# DATASET ENTRIES:
[Start of Attachment]

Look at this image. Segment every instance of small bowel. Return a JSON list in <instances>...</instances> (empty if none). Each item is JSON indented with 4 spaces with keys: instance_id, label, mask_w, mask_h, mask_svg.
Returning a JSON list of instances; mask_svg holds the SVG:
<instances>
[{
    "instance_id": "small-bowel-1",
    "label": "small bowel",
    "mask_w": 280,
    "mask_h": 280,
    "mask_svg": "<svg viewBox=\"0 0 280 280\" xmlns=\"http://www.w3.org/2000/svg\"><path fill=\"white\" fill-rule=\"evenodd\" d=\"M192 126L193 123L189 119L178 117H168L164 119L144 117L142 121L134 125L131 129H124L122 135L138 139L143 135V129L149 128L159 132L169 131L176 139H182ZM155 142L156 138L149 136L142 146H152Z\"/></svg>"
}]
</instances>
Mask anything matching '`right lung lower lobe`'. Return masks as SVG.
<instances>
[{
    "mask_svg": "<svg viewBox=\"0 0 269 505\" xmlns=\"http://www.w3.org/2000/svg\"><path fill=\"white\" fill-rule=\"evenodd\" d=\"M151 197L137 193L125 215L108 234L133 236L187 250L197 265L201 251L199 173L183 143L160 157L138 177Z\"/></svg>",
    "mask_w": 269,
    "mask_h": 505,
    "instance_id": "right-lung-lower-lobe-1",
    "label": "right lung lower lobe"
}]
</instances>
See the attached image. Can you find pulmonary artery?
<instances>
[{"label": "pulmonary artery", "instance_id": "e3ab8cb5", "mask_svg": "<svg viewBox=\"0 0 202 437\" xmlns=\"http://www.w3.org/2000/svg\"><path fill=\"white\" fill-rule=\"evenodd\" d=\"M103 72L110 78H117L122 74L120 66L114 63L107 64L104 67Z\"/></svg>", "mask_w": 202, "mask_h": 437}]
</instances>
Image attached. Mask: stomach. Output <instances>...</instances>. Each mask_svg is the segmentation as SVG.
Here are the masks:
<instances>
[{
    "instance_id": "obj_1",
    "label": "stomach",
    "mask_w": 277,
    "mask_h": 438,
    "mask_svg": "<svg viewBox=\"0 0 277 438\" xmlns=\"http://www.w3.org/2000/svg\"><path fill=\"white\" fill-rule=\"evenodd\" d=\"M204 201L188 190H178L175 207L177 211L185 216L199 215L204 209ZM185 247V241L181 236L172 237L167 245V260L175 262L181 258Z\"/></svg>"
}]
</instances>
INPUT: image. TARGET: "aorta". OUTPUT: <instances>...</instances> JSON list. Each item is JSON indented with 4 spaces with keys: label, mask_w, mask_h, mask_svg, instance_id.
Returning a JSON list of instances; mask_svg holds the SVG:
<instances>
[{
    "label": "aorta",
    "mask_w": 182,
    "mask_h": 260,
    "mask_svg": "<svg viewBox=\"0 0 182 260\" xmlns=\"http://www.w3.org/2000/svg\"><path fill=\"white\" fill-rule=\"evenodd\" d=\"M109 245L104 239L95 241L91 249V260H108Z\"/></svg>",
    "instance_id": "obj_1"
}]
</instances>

[End of Attachment]

The lines from the one containing "mask_h, mask_svg, instance_id." through the final line of the listing above are all you should set down, exactly as written.

# FINISHED EXERCISE:
INPUT: image. TARGET: "aorta". OUTPUT: <instances>...</instances> JSON list. Each item is JSON indented with 4 spaces with keys: label, mask_w, mask_h, mask_svg, instance_id.
Returning a JSON list of instances; mask_svg holds the SVG:
<instances>
[{
    "label": "aorta",
    "mask_w": 182,
    "mask_h": 260,
    "mask_svg": "<svg viewBox=\"0 0 182 260\" xmlns=\"http://www.w3.org/2000/svg\"><path fill=\"white\" fill-rule=\"evenodd\" d=\"M109 245L104 239L95 241L91 249V260H108Z\"/></svg>",
    "instance_id": "obj_1"
}]
</instances>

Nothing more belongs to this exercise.